U.S. Pat. No. 4,715,340 issued to Cook et al addresses the above problems. More specifically, the rate of vapor flow is controlled to be proportional to a calculation of inducted airflow (or, similarly, desired fuel charge calculation) such that the overall inducted mixture of air, fuel, and fuel vapor remains within the feedback system's range of authority. Air/fuel ratio transients which would otherwise occur during the onset of vapor induction are also reduced by maintaining vapor flow proportional to inducted airflow. This is accomplished by actuating the solenoid valve of the vapor recovery system with an electrical signal having a pulse width proportional to a measurement of inducted airflow.

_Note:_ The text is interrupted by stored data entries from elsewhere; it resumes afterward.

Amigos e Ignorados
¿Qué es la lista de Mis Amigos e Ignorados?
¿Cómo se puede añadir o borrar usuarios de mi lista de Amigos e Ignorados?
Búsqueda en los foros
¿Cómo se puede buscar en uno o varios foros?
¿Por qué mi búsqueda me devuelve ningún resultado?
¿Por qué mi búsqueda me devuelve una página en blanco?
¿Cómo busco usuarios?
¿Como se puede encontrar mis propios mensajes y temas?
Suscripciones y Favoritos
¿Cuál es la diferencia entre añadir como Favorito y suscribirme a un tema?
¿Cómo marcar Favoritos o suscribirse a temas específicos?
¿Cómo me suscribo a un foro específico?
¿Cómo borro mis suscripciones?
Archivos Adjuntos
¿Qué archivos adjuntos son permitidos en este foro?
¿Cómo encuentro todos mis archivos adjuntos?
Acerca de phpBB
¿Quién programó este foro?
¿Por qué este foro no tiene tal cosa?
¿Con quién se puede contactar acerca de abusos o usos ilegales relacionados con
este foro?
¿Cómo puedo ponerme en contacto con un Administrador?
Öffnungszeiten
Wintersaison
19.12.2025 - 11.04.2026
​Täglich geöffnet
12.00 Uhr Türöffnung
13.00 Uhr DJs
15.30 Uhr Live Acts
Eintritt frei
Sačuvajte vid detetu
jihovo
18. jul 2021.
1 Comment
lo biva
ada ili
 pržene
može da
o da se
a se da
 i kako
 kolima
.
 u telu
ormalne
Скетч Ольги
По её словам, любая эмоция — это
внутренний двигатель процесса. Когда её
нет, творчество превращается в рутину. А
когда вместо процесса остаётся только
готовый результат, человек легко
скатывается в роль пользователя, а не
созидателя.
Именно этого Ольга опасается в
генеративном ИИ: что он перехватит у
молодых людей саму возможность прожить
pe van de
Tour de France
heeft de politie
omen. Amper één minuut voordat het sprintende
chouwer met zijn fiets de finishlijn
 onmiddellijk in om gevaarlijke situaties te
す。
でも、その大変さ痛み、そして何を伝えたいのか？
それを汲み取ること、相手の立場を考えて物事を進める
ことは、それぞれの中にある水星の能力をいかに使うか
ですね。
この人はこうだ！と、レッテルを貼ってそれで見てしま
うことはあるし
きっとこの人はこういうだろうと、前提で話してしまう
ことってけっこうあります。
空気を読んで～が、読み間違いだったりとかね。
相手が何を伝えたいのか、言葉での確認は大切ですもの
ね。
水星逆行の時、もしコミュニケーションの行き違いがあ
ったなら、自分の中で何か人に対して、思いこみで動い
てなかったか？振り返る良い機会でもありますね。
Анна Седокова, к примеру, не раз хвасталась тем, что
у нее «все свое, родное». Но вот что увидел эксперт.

The inventor herein has recognized at least one disadvantage of the above and similar approaches. More specifically, vapor flow through the solenoid valve is linearly proportional to the pulse width of the actuating signal only when the pressure differential across the valve is above a critical value correlated with sonic flow. Below this value, vapor flow is also a function of manifold pressure. Accordingly, vapor flow is not always linearly proportional to airflow, and accurate air/fuel ratio feedback control will not be achieved. This disadvantage becomes more pronounced with engines having low (or even positive) manifold pressures during portions of their operating cycles such as, for example, multiple intake valves per cylinder engines, supercharged engines, and turbocharged engines.
SUMMARY OF THE INVENTION
The above object is achieved, and the problems and disadvantages of prior approaches overcome, by providing a control system for an internal combustion engine having an air/fuel intake system coupled to a fuel system. In one particular aspect of the invention, the control system comprises: fuel vapor recovery means coupled to the fuel system for receiving fuel vapors; control means for providing a desired rate of vapor flow signal; an electronically actuated solenoid valve responsive to the desired rate of vapor flow signal and coupled between the fuel vapor recovery means and the air/fuel intake system for controlling actual rate of vapor flow; and regulating means for regulating pressure differential across the valve to achieve substantially sonic vapor flow through the valve such that the actual rate of vapor flow is linearly proportional to the desired rate of vapor flow signal.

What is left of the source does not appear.